Regulation , Vol. 27, No. 2
SOME INTERNET SERVICE PROVIDERS (ISPs) and portals like Yahoo! and Earthlink are concerned that cable television and telephone companies that now provide residential high-speed Internet access may branch out into the provision of content or enter into exclusive deals for content. Their fear is that this might result in current ISPS and content providers being cut off from access to existing and new customers.
Meanwhile, some legal scholars have expressed concern that the provision or control of content by local broadband providers will create incentives for them to adopt proprietary technical standards that would, even if inadvertently, exclude certain kinds of content and information sources. They worry that this would undermine the very incentive and opportunity for innovation that led to the creation and growth of the Internet.
Those concerns have led to various policy proposals. For example, cable television companies providing broadband Internet access might be required either to stay out of the content business or to accept transmission requests from all ISPs without discrimination. My Stanford colleague Larry Lessig's "net neutrality" proposal, although not well-defined, would seek to preserve what he sees as an existing "commons" in which Internet technology and standards are neutral among service providers, users, and content.

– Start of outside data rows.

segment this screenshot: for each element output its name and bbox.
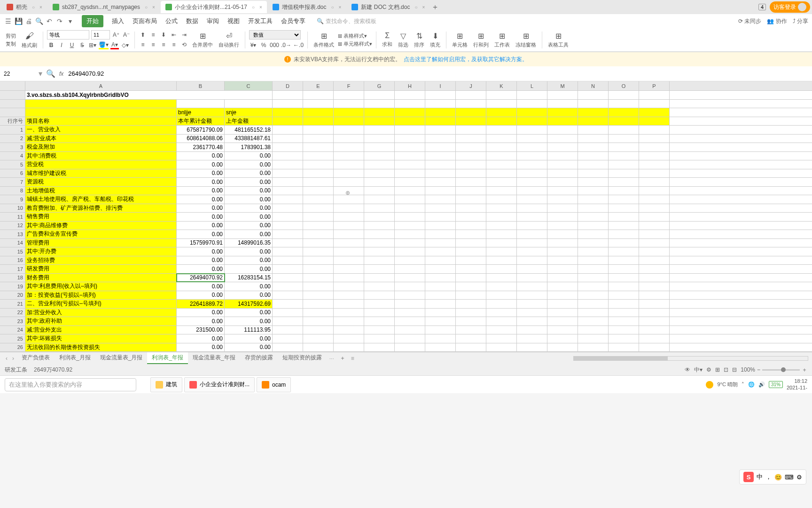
cell[interactable]: 业务招待费 — [25, 256, 177, 265]
cell[interactable] — [639, 152, 670, 160]
cell[interactable]: 城市维护建设税 — [25, 169, 177, 178]
cell[interactable] — [334, 152, 364, 160]
ime-lang[interactable]: 中 — [757, 473, 763, 481]
view-break-icon[interactable]: ⊟ — [732, 366, 737, 373]
cell[interactable] — [456, 100, 486, 108]
orientation-icon[interactable]: ⟲ — [180, 40, 188, 49]
cell[interactable] — [578, 213, 609, 221]
align-right-icon[interactable]: ≡ — [159, 40, 168, 49]
cell[interactable] — [395, 117, 425, 126]
cell[interactable] — [639, 309, 670, 317]
cell[interactable] — [425, 169, 456, 178]
cell[interactable] — [609, 247, 639, 256]
cell[interactable] — [395, 91, 425, 99]
cell[interactable]: 0.00 — [177, 178, 225, 186]
cell[interactable]: 0.00 — [177, 256, 225, 265]
cell[interactable] — [273, 230, 303, 238]
cell[interactable] — [303, 343, 334, 352]
add-sheet-button[interactable]: ＋ — [337, 354, 348, 362]
cell[interactable] — [303, 126, 334, 134]
ime-emoji-icon[interactable]: 😊 — [774, 474, 782, 481]
cell[interactable] — [364, 334, 395, 343]
cell[interactable] — [364, 274, 395, 282]
ime-toggle[interactable]: 中▾ — [694, 366, 703, 374]
cell[interactable]: 0.00 — [177, 265, 225, 273]
cell[interactable] — [334, 91, 364, 99]
cell[interactable] — [486, 247, 517, 256]
cell[interactable] — [364, 117, 395, 126]
cell[interactable] — [578, 187, 609, 195]
cell[interactable] — [456, 160, 486, 169]
cell[interactable] — [517, 143, 547, 151]
cell[interactable] — [517, 309, 547, 317]
cell[interactable] — [303, 91, 334, 99]
ime-settings-icon[interactable]: ⚙ — [796, 474, 802, 481]
percent-icon[interactable]: % — [259, 41, 268, 49]
cell[interactable]: 0.00 — [225, 160, 273, 169]
cell[interactable]: 其中:消费税 — [25, 152, 177, 160]
taskbar-item[interactable]: 小企业会计准则财... — [184, 377, 255, 392]
cell[interactable]: 资源税 — [25, 178, 177, 186]
cell[interactable] — [609, 274, 639, 282]
cell[interactable] — [639, 222, 670, 230]
column-header[interactable]: A — [25, 81, 177, 90]
align-bottom-icon[interactable]: ⬇ — [159, 31, 168, 39]
cell[interactable] — [334, 117, 364, 126]
cell[interactable] — [425, 126, 456, 134]
cell[interactable] — [639, 195, 670, 204]
cell[interactable] — [425, 274, 456, 282]
cell[interactable] — [547, 135, 578, 143]
cell[interactable] — [425, 239, 456, 247]
increase-font-icon[interactable]: A⁺ — [112, 31, 120, 39]
cell[interactable] — [303, 169, 334, 178]
document-tab[interactable]: 新建 DOC 文档.doc○× — [347, 1, 429, 13]
cell[interactable] — [486, 326, 517, 334]
cell[interactable]: 0.00 — [225, 204, 273, 213]
column-header[interactable]: G — [364, 81, 395, 90]
cells-button[interactable]: ⊞单元格 — [450, 32, 469, 48]
increase-decimal-icon[interactable]: .0→ — [281, 41, 291, 49]
cell[interactable] — [578, 100, 609, 108]
cell[interactable] — [456, 195, 486, 204]
cell[interactable]: 481165152.18 — [225, 126, 273, 134]
tab-close-icon[interactable]: ○ — [145, 5, 148, 10]
cell[interactable] — [517, 300, 547, 308]
cell[interactable] — [517, 178, 547, 186]
sheet-tab[interactable]: 利润表_年报 — [147, 352, 188, 364]
conditional-format-button[interactable]: ⊞ 条件格式 — [312, 32, 336, 48]
cell[interactable] — [395, 178, 425, 186]
cell[interactable] — [303, 291, 334, 300]
cell[interactable] — [517, 126, 547, 134]
cell[interactable] — [639, 300, 670, 308]
tray-network-icon[interactable]: 🌐 — [748, 381, 755, 388]
cell[interactable]: 0.00 — [225, 265, 273, 273]
document-tab[interactable]: 增值税申报表.doc○× — [268, 1, 346, 13]
cell[interactable] — [273, 100, 303, 108]
cell[interactable] — [364, 213, 395, 221]
cell[interactable] — [395, 195, 425, 204]
cell[interactable] — [334, 300, 364, 308]
dropdown-icon[interactable]: ▾ — [66, 17, 74, 25]
cell[interactable]: 0.00 — [225, 222, 273, 230]
cell[interactable] — [609, 117, 639, 126]
cell[interactable] — [609, 135, 639, 143]
cell[interactable] — [364, 135, 395, 143]
tray-volume-icon[interactable]: 🔊 — [758, 381, 765, 388]
cell[interactable] — [486, 317, 517, 325]
cell[interactable]: 14899016.35 — [225, 239, 273, 247]
cell[interactable] — [486, 274, 517, 282]
cell[interactable] — [517, 135, 547, 143]
cell[interactable]: 财务费用 — [25, 274, 177, 282]
sheet-tab[interactable]: 存货的披露 — [240, 352, 278, 364]
font-color-button[interactable]: A▾ — [110, 41, 119, 49]
cell[interactable] — [639, 265, 670, 273]
cell[interactable] — [334, 343, 364, 352]
cell[interactable] — [486, 143, 517, 151]
cell[interactable] — [547, 300, 578, 308]
cell[interactable] — [609, 100, 639, 108]
cell[interactable] — [486, 291, 517, 300]
sheet-tab[interactable]: 资产负债表 — [17, 352, 55, 364]
column-header[interactable]: H — [395, 81, 425, 90]
cell[interactable] — [578, 108, 609, 117]
cell[interactable] — [486, 204, 517, 213]
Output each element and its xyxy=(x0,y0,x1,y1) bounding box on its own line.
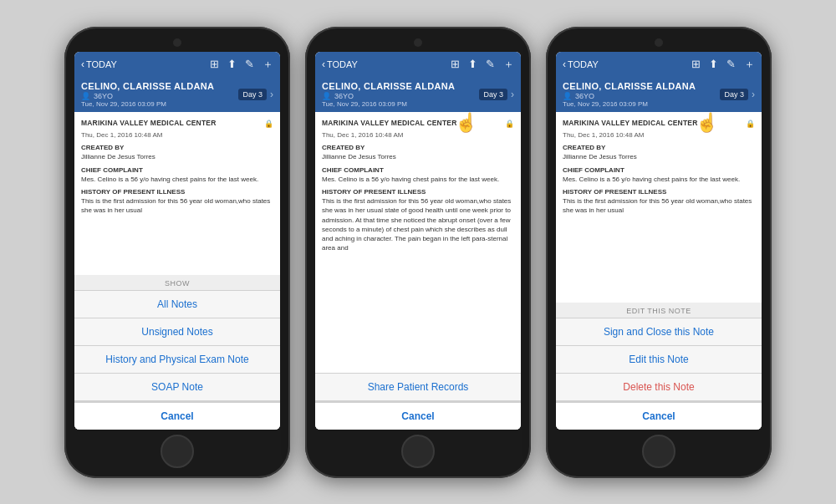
facility-3: MARIKINA VALLEY MEDICAL CENTER xyxy=(563,119,698,129)
patient-age-3: 36YO xyxy=(575,92,594,100)
patient-meta-2: 👤 36YO xyxy=(322,92,479,100)
back-chevron-3: ‹ xyxy=(563,59,566,70)
action-sheet-1: SHOW All Notes Unsigned Notes History an… xyxy=(74,275,280,430)
screen-2: ☝ ‹ TODAY ⊞ ⬆ ✎ ＋ CELINO, CLARISSE ALDAN… xyxy=(315,52,521,430)
patient-date-1: Tue, Nov 29, 2016 03:09 PM xyxy=(81,100,238,108)
share-icon-2[interactable]: ⬆ xyxy=(468,58,477,70)
nav-icons-3: ⊞ ⬆ ✎ ＋ xyxy=(691,57,755,72)
hpi-label-1: HISTORY OF PRESENT ILLNESS xyxy=(81,187,273,196)
action-sheet-inner-1: SHOW All Notes Unsigned Notes History an… xyxy=(74,275,280,430)
edit-icon-3[interactable]: ✎ xyxy=(726,58,736,70)
note-content-2: MARIKINA VALLEY MEDICAL CENTER 🔒 Thu, De… xyxy=(315,112,521,262)
action-edit-note[interactable]: Edit this Note xyxy=(556,345,762,373)
facility-2: MARIKINA VALLEY MEDICAL CENTER xyxy=(322,119,457,129)
hpi-val-1: This is the first admission for this 56 … xyxy=(81,196,273,215)
action-label-1: SHOW xyxy=(74,275,280,290)
created-by-val-1: Jillianne De Jesus Torres xyxy=(81,152,273,161)
action-unsigned-notes[interactable]: Unsigned Notes xyxy=(74,318,280,345)
nav-back-3[interactable]: ‹ TODAY xyxy=(563,59,599,70)
day-badge-1: Day 3 xyxy=(238,89,267,100)
patient-info-3: CELINO, CLARISSE ALDANA 👤 36YO Tue, Nov … xyxy=(563,81,720,108)
patient-row-1[interactable]: CELINO, CLARISSE ALDANA 👤 36YO Tue, Nov … xyxy=(74,77,280,112)
phone-3: ☝ ‹ TODAY ⊞ ⬆ ✎ ＋ CELINO, CLARISSE ALDAN… xyxy=(546,27,772,478)
hpi-label-3: HISTORY OF PRESENT ILLNESS xyxy=(563,187,755,196)
action-sheet-inner-3: Edit this note Sign and Close this Note … xyxy=(556,303,762,430)
day-badge-2: Day 3 xyxy=(479,89,507,100)
action-cancel-3[interactable]: Cancel xyxy=(556,400,762,430)
facility-1: MARIKINA VALLEY MEDICAL CENTER xyxy=(81,119,217,129)
action-cancel-1[interactable]: Cancel xyxy=(74,400,280,430)
chief-complaint-label-3: CHIEF COMPLAINT xyxy=(563,165,755,175)
nav-bar-1: ‹ TODAY ⊞ ⬆ ✎ ＋ xyxy=(74,52,280,77)
note-header-2: MARIKINA VALLEY MEDICAL CENTER 🔒 xyxy=(322,119,514,130)
action-sign-close[interactable]: Sign and Close this Note xyxy=(556,318,762,345)
created-by-label-1: CREATED BY xyxy=(81,143,273,152)
person-icon-3: 👤 xyxy=(563,92,572,100)
phone-2: ☝ ‹ TODAY ⊞ ⬆ ✎ ＋ CELINO, CLARISSE ALDAN… xyxy=(305,27,531,478)
note-header-1: MARIKINA VALLEY MEDICAL CENTER 🔒 xyxy=(81,119,273,130)
note-content-1: MARIKINA VALLEY MEDICAL CENTER 🔒 Thu, De… xyxy=(74,112,280,224)
action-soap-note[interactable]: SOAP Note xyxy=(74,373,280,400)
back-chevron-2: ‹ xyxy=(322,59,325,70)
phones-container: ‹ TODAY ⊞ ⬆ ✎ ＋ CELINO, CLARISSE ALDANA … xyxy=(48,10,788,495)
add-icon-2[interactable]: ＋ xyxy=(503,57,514,72)
nav-today-label-1: TODAY xyxy=(86,59,117,69)
patient-meta-1: 👤 36YO xyxy=(81,92,238,100)
nav-today-label-2: TODAY xyxy=(327,59,358,69)
note-date-1: Thu, Dec 1, 2016 10:48 AM xyxy=(81,130,273,140)
content-area-1: MARIKINA VALLEY MEDICAL CENTER 🔒 Thu, De… xyxy=(74,112,280,430)
created-by-label-3: CREATED BY xyxy=(563,143,755,152)
nav-icons-2: ⊞ ⬆ ✎ ＋ xyxy=(451,57,514,72)
touch-pointer-2: ☝ xyxy=(455,112,477,134)
touch-pointer-3: ☝ xyxy=(696,112,718,134)
created-by-val-2: Jillianne De Jesus Torres xyxy=(322,152,514,161)
patient-info-1: CELINO, CLARISSE ALDANA 👤 36YO Tue, Nov … xyxy=(81,81,238,108)
add-icon-1[interactable]: ＋ xyxy=(263,57,273,72)
action-all-notes[interactable]: All Notes xyxy=(74,290,280,318)
phone-1: ‹ TODAY ⊞ ⬆ ✎ ＋ CELINO, CLARISSE ALDANA … xyxy=(64,27,290,478)
action-edit-note-label-3: Edit this note xyxy=(556,303,762,318)
nav-back-2[interactable]: ‹ TODAY xyxy=(322,59,358,70)
patient-info-2: CELINO, CLARISSE ALDANA 👤 36YO Tue, Nov … xyxy=(322,81,479,108)
nav-today-label-3: TODAY xyxy=(568,59,599,69)
patient-age-1: 36YO xyxy=(94,92,113,100)
patient-date-3: Tue, Nov 29, 2016 03:09 PM xyxy=(563,100,720,108)
lock-icon-3: 🔒 xyxy=(746,119,755,130)
screen-3: ☝ ‹ TODAY ⊞ ⬆ ✎ ＋ CELINO, CLARISSE ALDAN… xyxy=(556,52,762,430)
edit-icon-1[interactable]: ✎ xyxy=(245,58,254,70)
camera-dot-1 xyxy=(173,38,181,47)
hpi-val-3: This is the first admission for this 56 … xyxy=(563,196,755,215)
action-history-physical[interactable]: History and Physical Exam Note xyxy=(74,345,280,373)
action-sheet-3: Edit this note Sign and Close this Note … xyxy=(556,303,762,430)
patient-row-2[interactable]: CELINO, CLARISSE ALDANA 👤 36YO Tue, Nov … xyxy=(315,77,521,112)
note-content-3: MARIKINA VALLEY MEDICAL CENTER 🔒 Thu, De… xyxy=(556,112,762,224)
patient-row-3[interactable]: CELINO, CLARISSE ALDANA 👤 36YO Tue, Nov … xyxy=(556,77,762,112)
filter-icon-3[interactable]: ⊞ xyxy=(691,58,701,70)
nav-back-1[interactable]: ‹ TODAY xyxy=(81,59,117,70)
chief-complaint-val-2: Mes. Celino is a 56 y/o having chest pai… xyxy=(322,175,514,184)
created-by-label-2: CREATED BY xyxy=(322,143,514,152)
content-area-2: MARIKINA VALLEY MEDICAL CENTER 🔒 Thu, De… xyxy=(315,112,521,430)
add-icon-3[interactable]: ＋ xyxy=(744,57,755,72)
camera-dot-2 xyxy=(414,38,422,47)
patient-chevron-3: › xyxy=(752,89,755,100)
note-header-3: MARIKINA VALLEY MEDICAL CENTER 🔒 xyxy=(563,119,755,130)
patient-name-3: CELINO, CLARISSE ALDANA xyxy=(563,81,720,91)
note-date-3: Thu, Dec 1, 2016 10:48 AM xyxy=(563,130,755,140)
action-cancel-2[interactable]: Cancel xyxy=(315,400,521,430)
share-icon-1[interactable]: ⬆ xyxy=(227,58,237,70)
day-badge-3: Day 3 xyxy=(720,89,748,100)
home-button-2[interactable] xyxy=(401,435,435,468)
camera-dot-3 xyxy=(655,38,663,47)
edit-icon-2[interactable]: ✎ xyxy=(486,58,495,70)
filter-icon-1[interactable]: ⊞ xyxy=(210,58,219,70)
action-share-records[interactable]: Share Patient Records xyxy=(315,373,521,400)
patient-name-2: CELINO, CLARISSE ALDANA xyxy=(322,81,479,91)
home-button-3[interactable] xyxy=(642,435,675,468)
share-icon-3[interactable]: ⬆ xyxy=(709,58,718,70)
filter-icon-2[interactable]: ⊞ xyxy=(451,58,460,70)
chief-complaint-val-3: Mes. Celino is a 56 y/o having chest pai… xyxy=(563,175,755,184)
person-icon-2: 👤 xyxy=(322,92,331,100)
home-button-1[interactable] xyxy=(161,435,194,468)
action-delete-note[interactable]: Delete this Note xyxy=(556,373,762,400)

Solutions to complex policy debates like these must incorporate ideas from economics, law, and technology. One way to integrate and focus those approaches is by using the idea of property rights. In the present case, we can think of the right to control access to a local broadband system or the right to determine the technical standards that describe which transmissions will or will not be processed for local distribution, as property rights. Such rights can then be assigned to someone, or to some group, or to no one. We then ask which of those assignments produces the greatest net economic benefit for society, and how that assignment might be accomplished.
The policy issue of assigning rights of access to local broadband facilities is no mere academic exercise, partly because of the inconsistencies, noted above, in how technologies and providers are treated. Furthermore, various commercial interests with a stake in the debate have invested in advocacy by lobbyists and economists. The issue also remains alive because of academic support for a collective approach in which no facilities investor would control access.
PROPERTY RIGHTS AS COMMODITIES
Economics students learn about the Coase Theorem. What they remember, usually, is Nobel laureate Ronald Coase's argument that property rights will end up in the hands of the most efficient owners or users if such rights are clearly defined and can be traded freely and cheaply.
The Coase Theorem is an elegant extension of the concept of competitive markets and the power of the "invisible hand." Indeed, the idea is not limited to property rights, but extends to any legal entitlement. The key insight is that legal entitlements are, for some purposes, best understood as economic goods to be bought and sold in the market. Just as competitive markets can allocate other scarce resources efficiently, they can do so with rights.
The Coase Theorem has two policy implications. The point that people tend to remember is that laissez faire policies generally advance consumer welfare. The other implication, less often remembered, is that when transactions are not cheap and easy, it is important to assign property rights as nearly as possible to their most efficient users. Otherwise, unless the hard-to-transfer rights happen to land naturally in the hands of efficient users, opportunities for welfare gains will be lost. The recognition and initial assignment of property and other legal rights are, of course, roles for the state.
Determining who are the most efficient holders of a given property right is not easy, which is why it is a relief to let the market work out the answer whenever possible. …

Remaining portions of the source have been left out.